==== SOURCE RECORDS

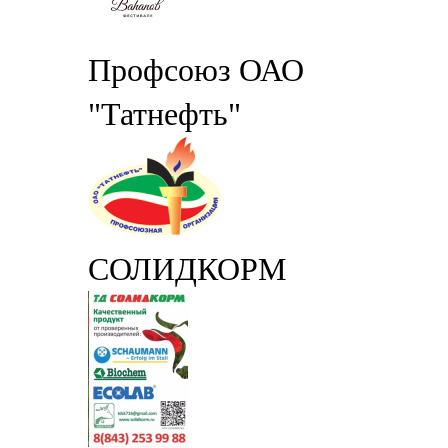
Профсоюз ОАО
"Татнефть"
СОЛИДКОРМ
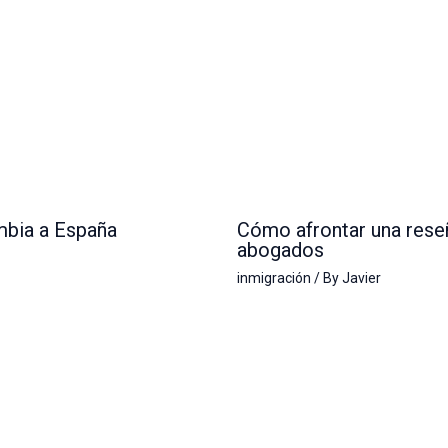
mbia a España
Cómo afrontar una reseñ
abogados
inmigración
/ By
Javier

========
==== SOURCE RECORDS

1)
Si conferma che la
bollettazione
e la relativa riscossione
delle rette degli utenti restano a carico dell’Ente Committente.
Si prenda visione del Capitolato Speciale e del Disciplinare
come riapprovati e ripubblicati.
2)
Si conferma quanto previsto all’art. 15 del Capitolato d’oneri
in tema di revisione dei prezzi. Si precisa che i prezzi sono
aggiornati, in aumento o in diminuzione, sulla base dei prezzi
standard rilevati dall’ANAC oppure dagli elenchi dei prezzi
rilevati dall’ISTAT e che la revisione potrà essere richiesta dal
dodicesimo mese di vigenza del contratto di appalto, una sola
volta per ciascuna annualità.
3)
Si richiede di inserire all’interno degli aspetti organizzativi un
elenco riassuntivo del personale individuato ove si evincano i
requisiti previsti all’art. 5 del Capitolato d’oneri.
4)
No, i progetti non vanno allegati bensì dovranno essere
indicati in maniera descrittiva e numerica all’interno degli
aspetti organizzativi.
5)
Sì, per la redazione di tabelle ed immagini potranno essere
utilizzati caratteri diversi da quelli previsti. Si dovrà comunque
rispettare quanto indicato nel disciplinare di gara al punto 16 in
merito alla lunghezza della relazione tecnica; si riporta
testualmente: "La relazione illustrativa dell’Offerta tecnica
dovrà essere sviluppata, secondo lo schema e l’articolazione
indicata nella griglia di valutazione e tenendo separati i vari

========
==== SOURCE RECORDS

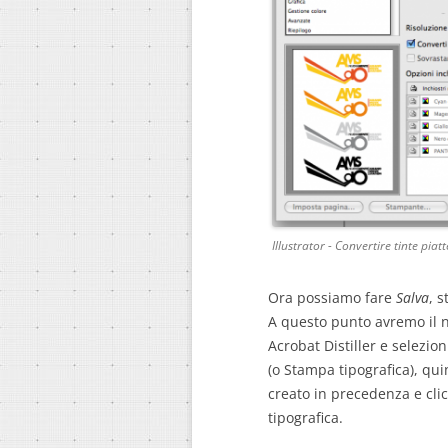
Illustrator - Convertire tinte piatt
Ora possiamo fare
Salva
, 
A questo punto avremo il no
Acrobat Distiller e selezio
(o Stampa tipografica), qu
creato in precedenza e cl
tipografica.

========

• _TO DO_:
Reproduce exactly the section above that begins at the line containing "elenco riassuntivo del" and ends at the line containing "indicati in maniera", leaving out all other lines.

• _WRITTEN SOLUTION_:
elenco riassuntivo del personale individuato ove si evincano i
requisiti previsti all’art. 5 del Capitolato d’oneri.
4)
No, i progetti non vanno allegati bensì dovranno essere
indicati in maniera descrittiva e numerica all’interno degli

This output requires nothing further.